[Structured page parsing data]
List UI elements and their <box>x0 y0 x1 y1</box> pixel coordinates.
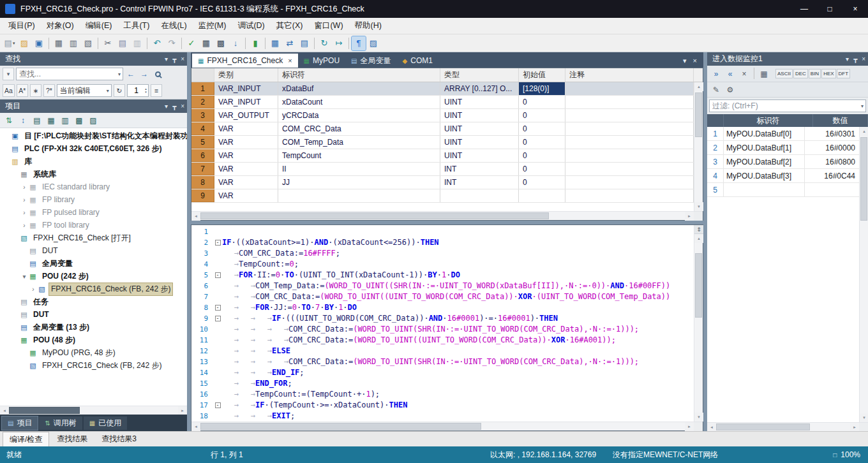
step-run-button[interactable]: ↦ <box>332 36 346 50</box>
menu-item[interactable]: 监控(M) <box>193 18 232 34</box>
tree-item[interactable]: ›▦FP library <box>0 193 187 206</box>
left-panel-tab[interactable]: ⇅调用树 <box>39 416 82 430</box>
watch-row[interactable]: 5 <box>707 183 859 197</box>
collapsed-arrow-icon[interactable]: › <box>29 286 37 293</box>
panel-menu-icon[interactable]: ▾ <box>846 55 849 62</box>
copy-button[interactable]: ▤ <box>116 36 130 50</box>
var-row[interactable]: 4VARCOM_CRC_DataUINT0 <box>191 122 694 136</box>
scrollbar-thumb[interactable] <box>200 212 549 219</box>
var-cell-id[interactable] <box>278 189 440 202</box>
code-line[interactable]: 12→→→ELSE <box>191 346 694 356</box>
var-cell-comment[interactable] <box>565 189 694 202</box>
tree-item[interactable]: ▣目 [F:\PLC功能块封装\ST结构化文本编程封装功能块\ <box>0 129 187 142</box>
tab-close-icon[interactable]: × <box>288 57 292 64</box>
paste-button[interactable]: ▥ <box>130 36 144 50</box>
data-monitor-button[interactable]: ⇄ <box>283 36 297 50</box>
collapsed-arrow-icon[interactable]: › <box>20 222 28 229</box>
print-preview-button[interactable]: ▥ <box>66 36 80 50</box>
sort-order-button[interactable]: ⇅ <box>3 114 15 127</box>
maximize-button[interactable]: □ <box>817 0 842 18</box>
scroll-up-icon[interactable]: ▲ <box>694 234 703 243</box>
match-case-button[interactable]: Aa <box>3 84 15 97</box>
var-cell-init[interactable]: [128(0)] <box>519 82 565 95</box>
var-cell-comment[interactable] <box>565 82 694 95</box>
spinner-arrows[interactable]: ▴ ▾ <box>145 87 148 94</box>
var-cell-cls[interactable]: VAR_INPUT <box>214 82 278 95</box>
var-cell-type[interactable]: UINT <box>440 122 519 135</box>
menu-item[interactable]: 其它(X) <box>271 18 309 34</box>
var-row[interactable]: 6VARTempCountUINT0 <box>191 149 694 163</box>
var-cell-type[interactable]: UINT <box>440 149 519 162</box>
output-tab[interactable]: 查找结果 <box>50 432 94 446</box>
collapsed-arrow-icon[interactable]: › <box>20 209 28 216</box>
code-line[interactable]: 13→→→→COM_CRC_Data:=(WORD_TO_UINT(SHR(IN… <box>191 356 694 367</box>
tree-item[interactable]: ▤全局变量 <box>0 257 187 270</box>
scroll-left-icon[interactable]: ◄ <box>191 422 200 431</box>
var-row[interactable]: 5VARCOM_Temp_DataUINT0 <box>191 136 694 149</box>
scrollbar-thumb[interactable] <box>695 253 702 318</box>
scroll-up-icon[interactable]: ▲ <box>694 82 703 91</box>
scroll-left-icon[interactable]: ◄ <box>191 212 200 221</box>
tree-item[interactable]: ▧FPXH_CRC16_Check (FB, 242 步) <box>0 359 187 372</box>
var-cell-init[interactable]: 0 <box>519 96 565 108</box>
code-lines[interactable]: 12-IF·((xDataCount>=1)·AND·(xDataCount<=… <box>191 225 694 422</box>
split-handle-icon[interactable]: ⇕ <box>694 225 703 234</box>
format-bin-button[interactable]: BIN <box>809 69 821 78</box>
undo-button[interactable]: ↶ <box>150 36 164 50</box>
var-cell-comment[interactable] <box>565 163 694 175</box>
var-cell-init[interactable] <box>519 189 565 202</box>
watch-hscrollbar[interactable]: ◄ ► <box>707 422 868 431</box>
format-dec-button[interactable]: DEC <box>793 69 808 78</box>
project-tree-hscrollbar[interactable]: ◄ ► <box>0 406 187 415</box>
pin-icon[interactable]: ┳ <box>172 103 176 110</box>
var-cell-id[interactable]: II <box>278 163 440 175</box>
code-line[interactable]: 7→→COM_CRC_Data:=(WORD_TO_UINT((UINT_TO_… <box>191 291 694 302</box>
watch-row[interactable]: 3MyPOU.DataBuf[2]16#0800 <box>707 155 859 169</box>
var-cell-id[interactable]: COM_Temp_Data <box>278 136 440 149</box>
var-cell-type[interactable]: UINT <box>440 136 519 149</box>
var-cell-cls[interactable]: VAR <box>214 189 278 202</box>
menu-item[interactable]: 帮助(H) <box>349 18 387 34</box>
scroll-right-icon[interactable]: ► <box>178 406 187 415</box>
menu-item[interactable]: 对象(O) <box>41 18 80 34</box>
redo-button[interactable]: ↷ <box>165 36 179 50</box>
watch-filter-select[interactable]: 过滤: (Ctrl+F) ▾ <box>709 99 866 112</box>
scroll-right-icon[interactable]: ► <box>685 212 694 221</box>
scroll-up-icon[interactable]: ▲ <box>860 127 868 136</box>
format-ascii-button[interactable]: ASCII <box>775 69 793 78</box>
scroll-down-icon[interactable]: ▼ <box>860 413 868 422</box>
code-line[interactable]: 6→→COM_Temp_Data:=(WORD_TO_UINT((SHR(IN·… <box>191 281 694 291</box>
var-cell-init[interactable]: 0 <box>519 122 565 135</box>
var-cell-type[interactable]: UINT <box>440 109 519 122</box>
fold-toggle-icon[interactable]: - <box>213 402 222 408</box>
scrollbar-thumb[interactable] <box>716 423 810 430</box>
var-cell-id[interactable]: TempCount <box>278 149 440 162</box>
instruction-list-button[interactable]: ▨ <box>366 36 380 50</box>
var-cell-cls[interactable]: VAR <box>214 122 278 135</box>
compile-all-button[interactable]: ▩ <box>214 36 228 50</box>
var-cell-cls[interactable]: VAR <box>214 163 278 175</box>
output-tab[interactable]: 编译/检查 <box>3 432 49 447</box>
search-icon[interactable] <box>152 68 163 80</box>
tree-item[interactable]: ›▦FP tool library <box>0 219 187 231</box>
edit-watch-button[interactable]: ✎ <box>710 84 722 96</box>
code-line[interactable]: 18→→→EXIT; <box>191 411 694 422</box>
code-line[interactable]: 8-→→FOR·JJ:=0·TO·7·BY·1·DO <box>191 302 694 313</box>
code-line[interactable]: 11→→→→COM_CRC_Data:=(WORD_TO_UINT((UINT_… <box>191 335 694 346</box>
menu-item[interactable]: 调试(D) <box>232 18 270 34</box>
var-cell-cls[interactable]: VAR_OUTPUT <box>214 109 278 122</box>
var-cell-type[interactable]: UINT <box>440 96 519 108</box>
scroll-down-icon[interactable]: ▼ <box>694 202 703 211</box>
menu-item[interactable]: 在线(L) <box>155 18 192 34</box>
document-tab[interactable]: ◆COM1 <box>397 54 438 68</box>
var-cell-id[interactable]: COM_CRC_Data <box>278 122 440 135</box>
code-hscrollbar[interactable]: ◄ ► <box>191 422 703 430</box>
fold-toggle-icon[interactable]: - <box>213 316 222 321</box>
tree-item[interactable]: ›▦IEC standard library <box>0 180 187 193</box>
tree-item[interactable]: ›▦FP pulsed library <box>0 206 187 219</box>
var-cell-type[interactable]: ARRAY [0..127] O... <box>440 82 519 95</box>
search-dropdown-icon[interactable]: ▾ <box>116 71 123 77</box>
status-display-button[interactable]: ▤ <box>297 36 311 50</box>
document-tab[interactable]: ▤全局变量 <box>345 54 396 68</box>
var-row[interactable]: 2VAR_INPUTxDataCountUINT0 <box>191 96 694 109</box>
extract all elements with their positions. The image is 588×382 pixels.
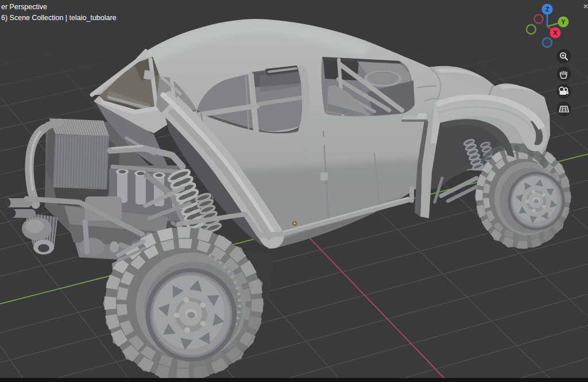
svg-text:Z: Z [546, 6, 550, 13]
svg-text:Y: Y [561, 18, 566, 25]
svg-text:6) Scene Collection | telaio_t: 6) Scene Collection | telaio_tubolare [1, 14, 117, 22]
svg-text:X: X [553, 29, 558, 36]
svg-text:er Perspective: er Perspective [1, 3, 47, 11]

*Task instructions*
Take the lines from the one holding "extract all elements" through the final line of the records above and output them exactly, both ends included, excluding pictures.

*Completed exercise*
extract all elements with their positions. The image is 588×382 pixels.
svg-text:Z: Z [546, 6, 550, 13]
svg-text:Y: Y [561, 18, 566, 25]
svg-text:6) Scene Collection | telaio_t: 6) Scene Collection | telaio_tubolare [1, 14, 117, 22]
svg-text:X: X [553, 29, 558, 36]
svg-text:er Perspective: er Perspective [1, 3, 47, 11]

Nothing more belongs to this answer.